There's only one element we haven't discussed yet: how do you associate a TDADataTable and TDABusinessProcessor to a business helper class? This is accomplished by setting the BusinessRulesID property to match the value used in the RegisterXXXRules call in the initialization section of the units above.
When you do this, the data table and the business processor will create an instance of the class associated with that ID (see the 2nd parameter of RegisterDataTableRules and RegisterBusinessProcessorRules) and let those handle the support for the business interface you are trying to use in your code.

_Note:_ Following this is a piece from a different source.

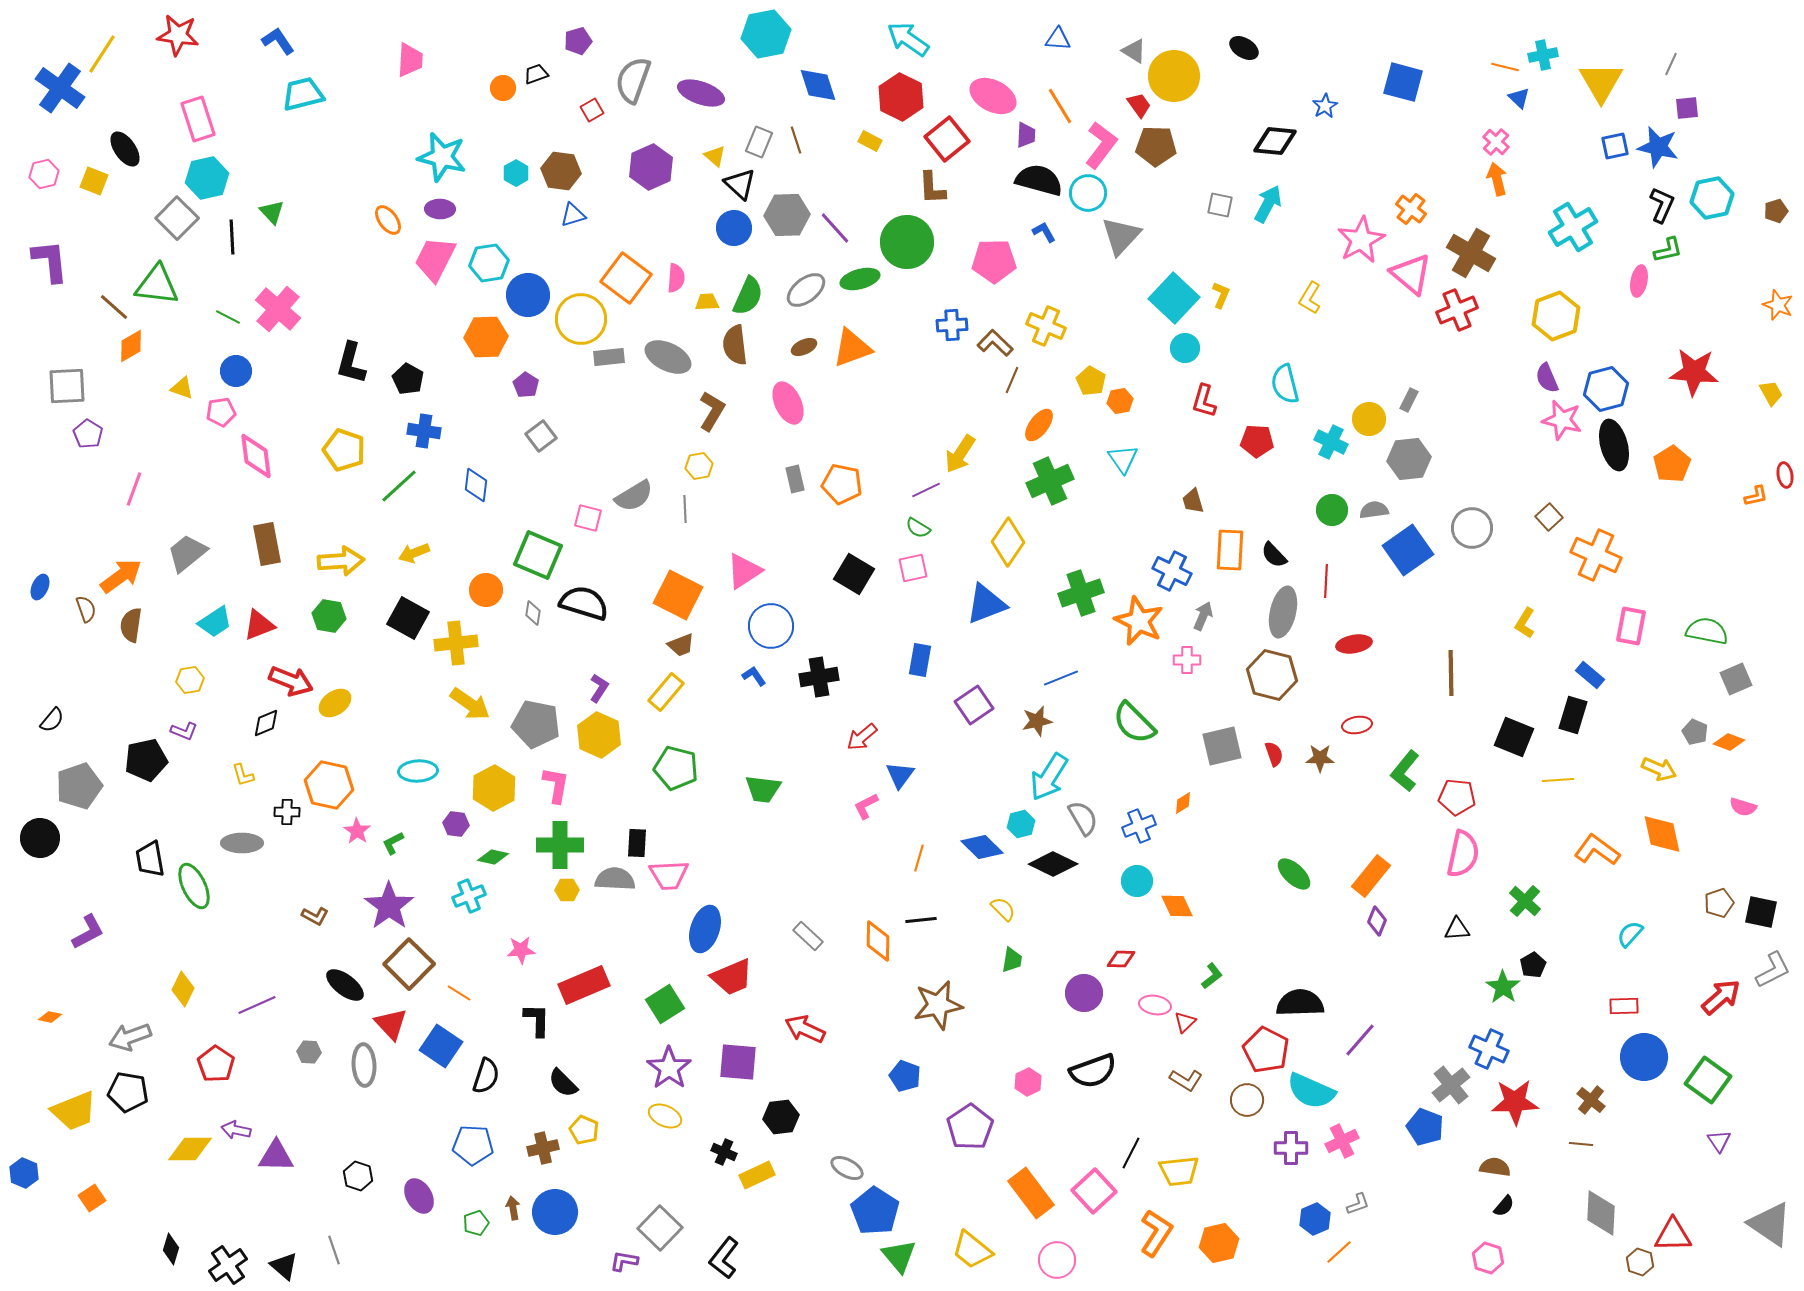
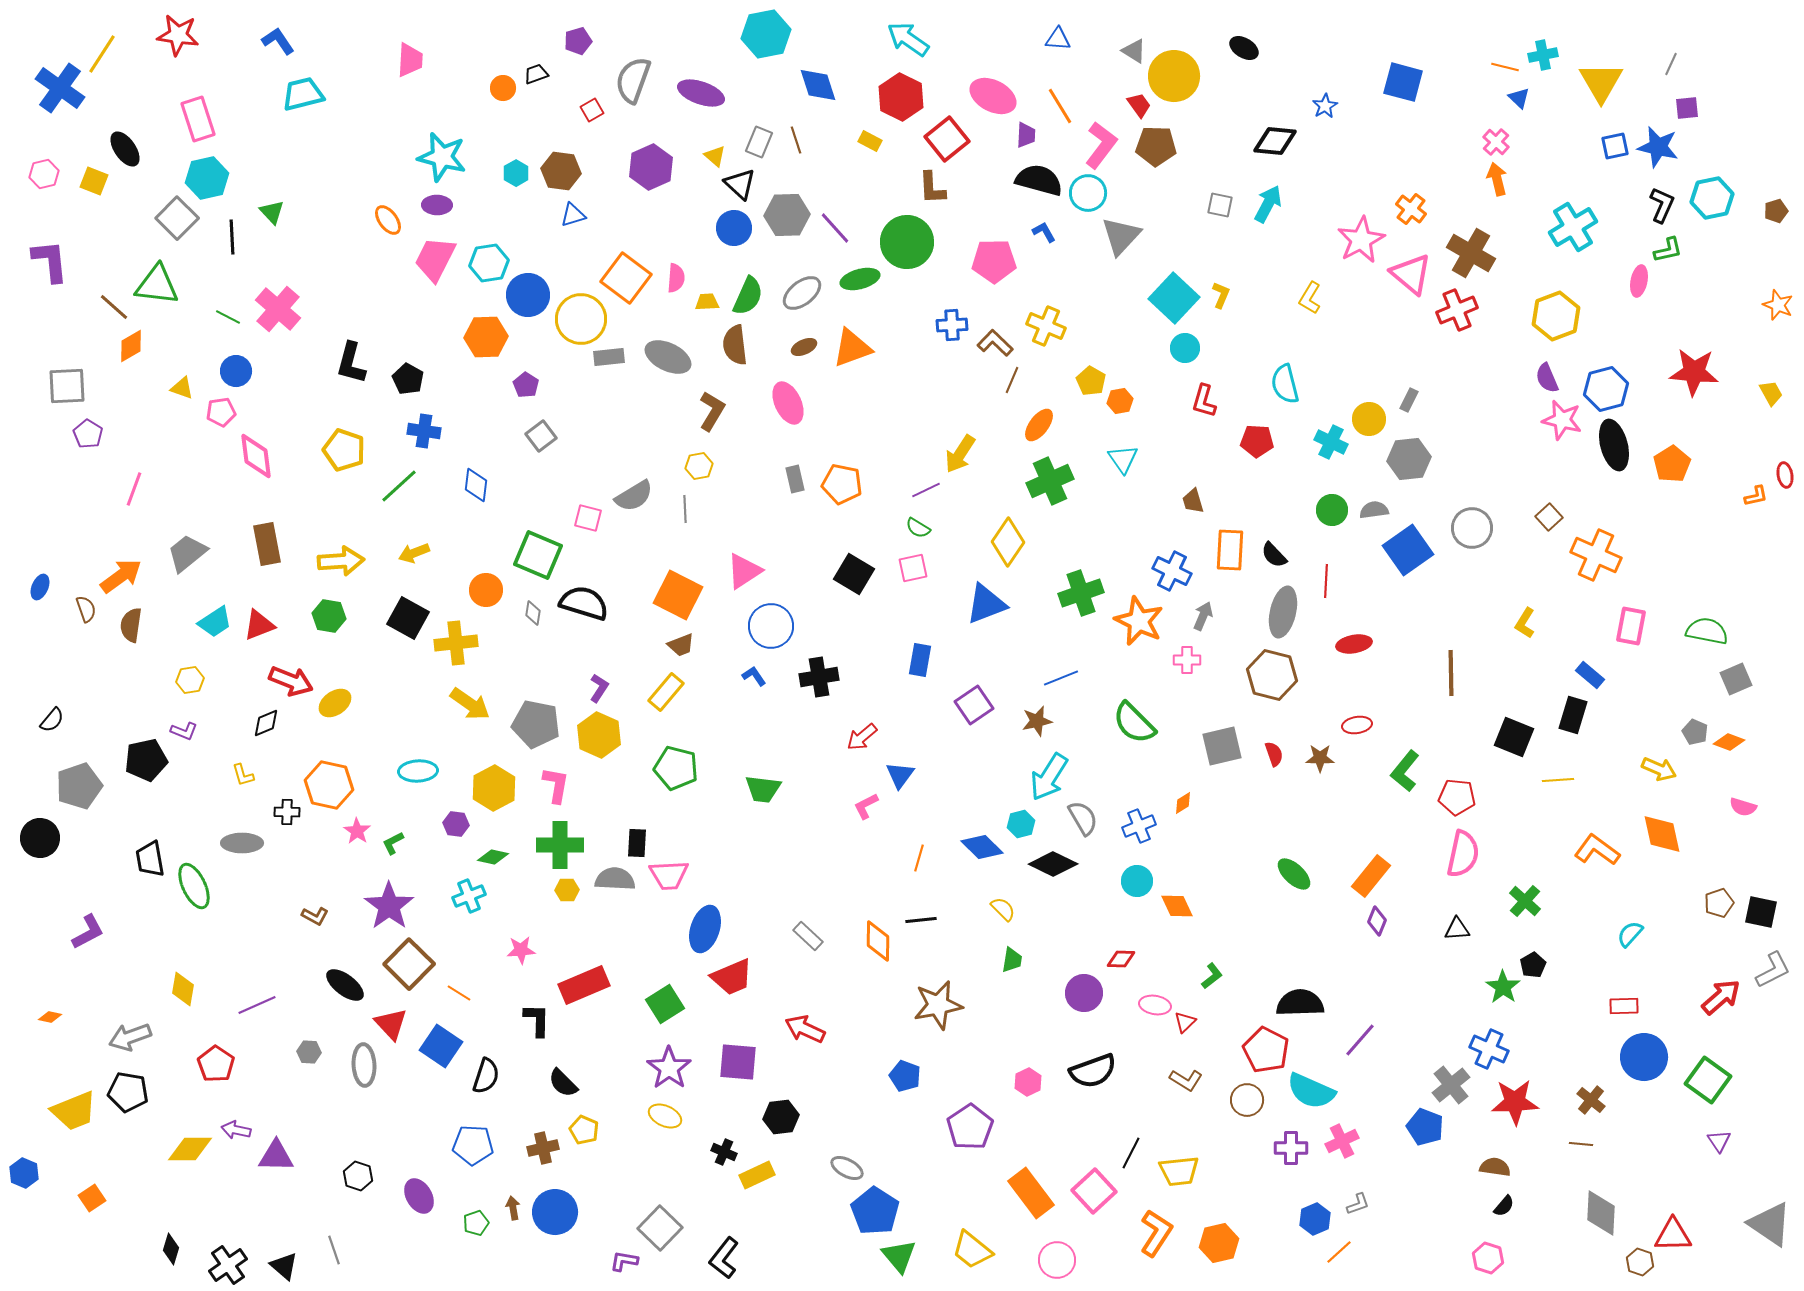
purple ellipse at (440, 209): moved 3 px left, 4 px up
gray ellipse at (806, 290): moved 4 px left, 3 px down
yellow diamond at (183, 989): rotated 16 degrees counterclockwise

Tip: as you may have noticed, TBizCustomersClientRules is the class that provides the implementation for IAdvancedCustomer. You can add as many extra interfaces as your design suggests and the data table will still be able to be typecast to that interface, by using the 'Supports' VCL function or by simply calling QueryInterface. This allows you to check which interfaces the data table and its helper class support.
Conclusion
Data Abstract strongly-typed data tables and business processors greatly improve the readability and integrity of your code by adding type safety to your data tables. Through the use of business helper classes and interface type-casting, you can say good-bye to messy data modules and start designing your systems using pure and clean object oriented techniques in a RAD way.
The architecture of Data Abstract allows you to clearly separate client and server-side business rules and reutilize shared blocks whenever needed (e.g. the ValidateCustomers function). Object orientation is finally a RAD experience for multi-tier data-access!